Dataset entries
*** Block opens ***

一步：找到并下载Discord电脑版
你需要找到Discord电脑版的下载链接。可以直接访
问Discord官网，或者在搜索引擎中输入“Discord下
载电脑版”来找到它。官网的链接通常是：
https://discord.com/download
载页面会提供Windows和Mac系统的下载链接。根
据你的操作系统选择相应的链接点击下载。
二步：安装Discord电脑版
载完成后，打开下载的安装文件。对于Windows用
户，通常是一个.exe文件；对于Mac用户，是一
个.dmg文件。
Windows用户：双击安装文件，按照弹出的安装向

*** Block closes ***

Give again, exactly, every line from the one holding "你需要找到Discord电脑版的下载链接。可以直接访" to the last line of the data.

### Your response
你需要找到Discord电脑版的下载链接。可以直接访
问Discord官网，或者在搜索引擎中输入“Discord下
载电脑版”来找到它。官网的链接通常是：
https://discord.com/download
载页面会提供Windows和Mac系统的下载链接。根
据你的操作系统选择相应的链接点击下载。
二步：安装Discord电脑版
载完成后，打开下载的安装文件。对于Windows用
户，通常是一个.exe文件；对于Mac用户，是一
个.dmg文件。
Windows用户：双击安装文件，按照弹出的安装向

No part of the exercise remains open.